Simulating LISP with NS3
Marechal, Emeline
Promotor(s) : Donnet, Benoît
Date of defense : 26-Jun-2019/27-Jun-2019 • Permalink : http://hdl.handle.net/2268.2/6737
Details
Title : | Simulating LISP with NS3 |
Author : | Marechal, Emeline |
Date of defense : | 26-Jun-2019/27-Jun-2019 |
Advisor(s) : | Donnet, Benoît |
Committee's member(s) : | Leduc, Guy
Boigelot, Bernard |
Language : | English |
Number of pages : | 75 |
Keywords : | [en] LISP [en] NAT [en] Mobility [en] LISP-MN [en] Network Simulator [en] ns-3 |
Discipline(s) : | Engineering, computing & technology > Computer science |
Target public : | General public |
Complementary URL : | https://github.com/Emeline-1/ns-3_LISP_NAT |
Institution(s) : | Université de Liège, Liège, Belgique |
Degree: | Master : ingénieur civil en informatique, à finalité spécialisée en "computer systems security" |
Faculty: | Master thesis of the Faculté des Sciences appliquées |
Abstract
[en] The Locator/Identifier Separation Protocol (LISP) is a novel routing architecture for the Internet that is based on the locator/identifier separation paradigm. The principle is to split the current address space into the identifier address space, which is composed of locally routable addresses used for identification; and the locator address space, composed of globally routable addresses used to route traffic in the network. The main objective is to solve the current Internet’s routing scalability problems threatening the network performance. Besides that, LISP also brings several new interesting benefits, in particular for Traffic Engi- neering (TE), and multi-homing. In this master thesis, we investigated LISP mobile nodes, in conjunction with NAT traversal for LISP traffic, through simulations on the ns-3 Network Simulator. To do so, we adapted the existing LISP implementation in ns-3 to add several functionalities to the model. Our main contribution consisted into adding a NAT model, proxy features (interworking mechanism used for communication between LISP sites and non-LISP sites), as well as the NAT extensions (LISP+NAT) to the LISP model.
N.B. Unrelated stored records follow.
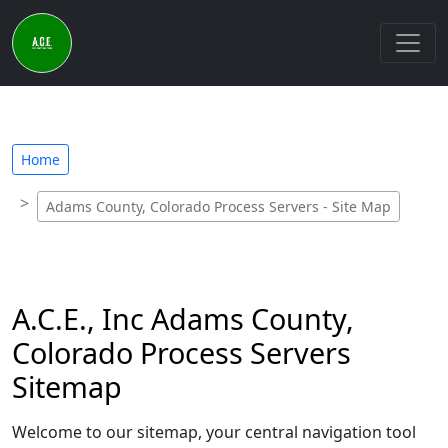
Home
Adams County, Colorado Process Servers - Site Map
A.C.E., Inc Adams County,
Colorado Process Servers
Sitemap
Welcome to our sitemap, your central navigation tool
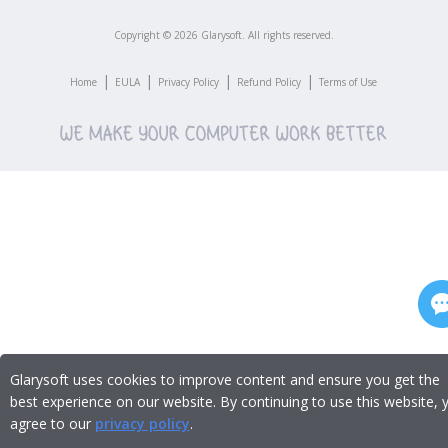
Copyright ©
2026
Glarysoft. All rights reserved.
|
|
|
|
Home
EULA
Privacy Policy
Refund Policy
Terms of Use
Glarysoft uses cookies to improve content and ensure you get the
best experience on our website. By continuing to use this website, 
agree to our
privacy policy
.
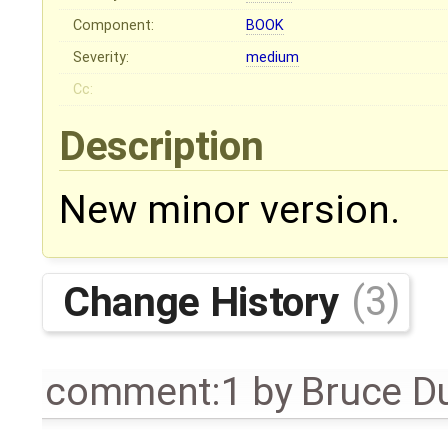
Component:
BOOK
Severity:
medium
Cc:
Description
New minor version.
Change History
(3)
comment:1
by
Bruce D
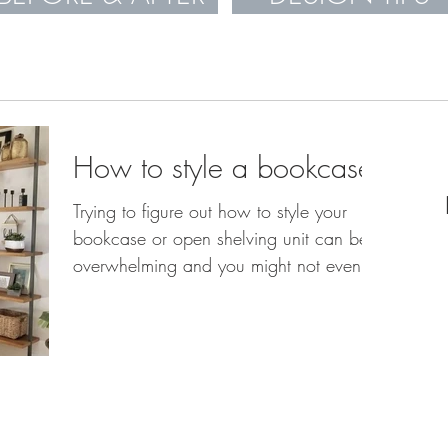
How to style a bookcase
Trying to figure out how to style your
bookcase or open shelving unit can be
overwhelming and you might not even
know where to start....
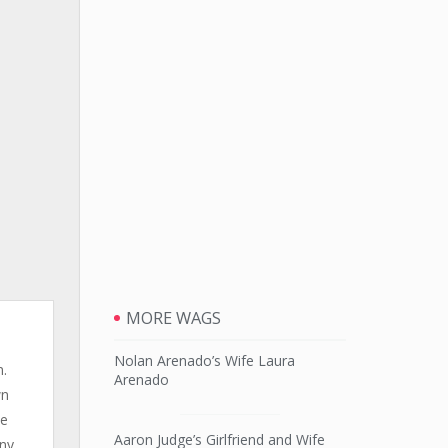
MORE WAGS
Nolan Arenado’s Wife Laura
n.
Arenado
wn
le
Aaron Judge’s Girlfriend and Wife
any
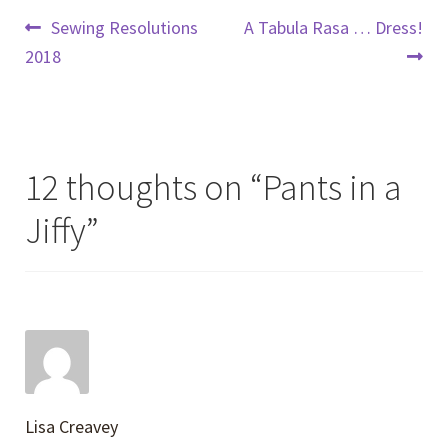
Post
Previous
Next
Sewing Resolutions
A Tabula Rasa … Dress!
post:
post:
2018
navigation
12 thoughts on “
Pants in a
Jiffy
”
Lisa Creavey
Additionally, we wrote a LISP-MN Helper, meant to help the script writer to easily setup a simulation scenario with mobile nodes and handovers. Finally, several unit tests have been integrated into the ns-3 testing framework for the NAT and LISP models. Our results confirm the intuition that NAT traversal has a negative impact on path stretch and on the handover delay. Indeed, most of the time, the handover delay when roaming into a non-LISP site behind a NAT is superior to the handover delay when roaming into a non-LISP site with no NAT deployment.